Algunas cosas que han cambiado y sus repercusiones.
6. Actualmente la mayoría de los Hermanos ya no viven del fruto de su trabajo. Hay Provincias que no dependen tanto de los salarios de los Hermanos como de los beneficios que provienen de las inversiones. Y a veces suele ocurrir que las crisis de inflación favorecen la rentabilidad de las inversiones y el aumento de los beneficios.
La nuevas formas de conseguir dinero y aumentar las inversiones ha generado un ambiente totalmente nuevo para nuestra vida religiosa. Tenemos, en muchos casos, una seguridad a la cual nunca aspiramos llegar. La chispa de la audacia evangélica, puede quedar fácilmente sofocada por la facilidad del dinero. Inconscientemente pueden los Hermanos ir adoptando un estilo de vida "aburguesado" que refleja más los postulados del neoliberalismo económico que los criterios del Evangelio.
La facilidad con que nos viene el dinero puede crearnos también interrogantes o preocupaciones en el campo de la formación. Ahora, desde el primer día del noviciado, un joven forma parte de un grupo de hombres que disponen de envidiables medios económicos, en la mayoría de las ocasiones más numerosos que los que gozan sus familias y la mayoría de la población de su país. Y estos jóvenes religiosos tendrán que estar muy atentos para evitar los peligros que tal herencia puede suponer para su coherencia personal y para su idealismo de consagrados-para-la-misión y al servicio de la juventud necesitada.
Y hasta en los nuevos proyectos con los pobres debemos estar atentos. Algunas comunidades han sido creadas en los últimos años por razones de solidaridad, para aportar presencia eclesial en ambientes marginados o como misión "ad gentes". Con frecuencia se da el caso que no disponen de recursos y son sustentadas por la Provincia. Esto tiene doble lectura: un aspecto positivo que es la solidaridad provincial para redistribuir los bienes de la sociedad, pero por otra parte pone en evidencia la fragilidad de esas nuevas presencias, si los Hermanos no pueden vivir con su trabajo.
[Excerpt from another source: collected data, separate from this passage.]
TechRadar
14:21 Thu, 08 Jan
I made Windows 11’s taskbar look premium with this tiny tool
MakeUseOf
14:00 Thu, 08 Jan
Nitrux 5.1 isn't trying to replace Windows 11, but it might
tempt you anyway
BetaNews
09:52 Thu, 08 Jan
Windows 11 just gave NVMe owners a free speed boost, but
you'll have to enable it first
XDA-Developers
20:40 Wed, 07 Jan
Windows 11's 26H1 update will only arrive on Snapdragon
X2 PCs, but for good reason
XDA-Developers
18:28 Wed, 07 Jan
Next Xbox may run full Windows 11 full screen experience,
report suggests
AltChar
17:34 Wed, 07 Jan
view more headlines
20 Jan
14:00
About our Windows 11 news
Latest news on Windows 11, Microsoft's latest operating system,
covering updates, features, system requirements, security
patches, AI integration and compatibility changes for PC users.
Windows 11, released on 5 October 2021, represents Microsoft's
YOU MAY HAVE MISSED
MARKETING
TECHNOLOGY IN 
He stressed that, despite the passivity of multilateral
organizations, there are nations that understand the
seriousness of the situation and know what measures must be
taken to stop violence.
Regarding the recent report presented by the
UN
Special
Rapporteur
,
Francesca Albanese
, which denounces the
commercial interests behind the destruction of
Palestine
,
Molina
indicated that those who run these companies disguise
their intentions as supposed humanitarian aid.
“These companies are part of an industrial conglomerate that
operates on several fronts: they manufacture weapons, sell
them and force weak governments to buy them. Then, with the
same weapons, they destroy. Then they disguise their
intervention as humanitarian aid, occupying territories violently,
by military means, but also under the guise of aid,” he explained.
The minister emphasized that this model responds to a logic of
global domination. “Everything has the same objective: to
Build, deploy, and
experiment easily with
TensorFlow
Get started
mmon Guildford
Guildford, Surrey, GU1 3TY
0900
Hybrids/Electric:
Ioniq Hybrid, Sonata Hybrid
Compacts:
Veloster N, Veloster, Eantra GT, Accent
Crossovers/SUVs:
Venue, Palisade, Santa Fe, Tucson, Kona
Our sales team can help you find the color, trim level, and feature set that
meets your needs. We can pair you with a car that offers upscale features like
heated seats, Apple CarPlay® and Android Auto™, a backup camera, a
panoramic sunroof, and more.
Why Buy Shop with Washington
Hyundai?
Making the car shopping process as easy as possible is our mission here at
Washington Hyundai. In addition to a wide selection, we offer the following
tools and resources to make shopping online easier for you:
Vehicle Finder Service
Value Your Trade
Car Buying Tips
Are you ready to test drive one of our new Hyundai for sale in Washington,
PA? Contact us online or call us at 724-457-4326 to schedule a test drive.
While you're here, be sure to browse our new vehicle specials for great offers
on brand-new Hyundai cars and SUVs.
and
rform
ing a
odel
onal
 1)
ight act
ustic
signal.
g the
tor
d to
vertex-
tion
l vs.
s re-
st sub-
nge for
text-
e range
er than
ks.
Recuerdo a este respecto la preocupación del P. Champagnat al establecer contratos que fueran dignos, pero al menor costo posible según las localidades. También nosotros necesitaremos ser creativos en las soluciones.
El dinero lleva también al poder. Las tentaciones de Jesús son también nuestras tentaciones. Sabemos que los recursos que se tienen y el poder son arma de doble filo: valiosos cuando se emplean para buenos fines, pero también nos pueden corromper y alejarnos de la realidad, sobre todo de la dura realidad vivida por el grupo social formado por las personas económicamente débiles o en dificultad. Fácilmente podemos orientarnos hacia un mundo más profesional que apostólico. Podemos caer en la tentación de complacer a otras autoridades y bienhechores ricos, en vez de cuestionarlos en términos del bien común y de la justicia distributiva. Nos podemos engañar pensando y obrando como si el bienestar de nuestra institución fuera el objetivo de nuestra vida.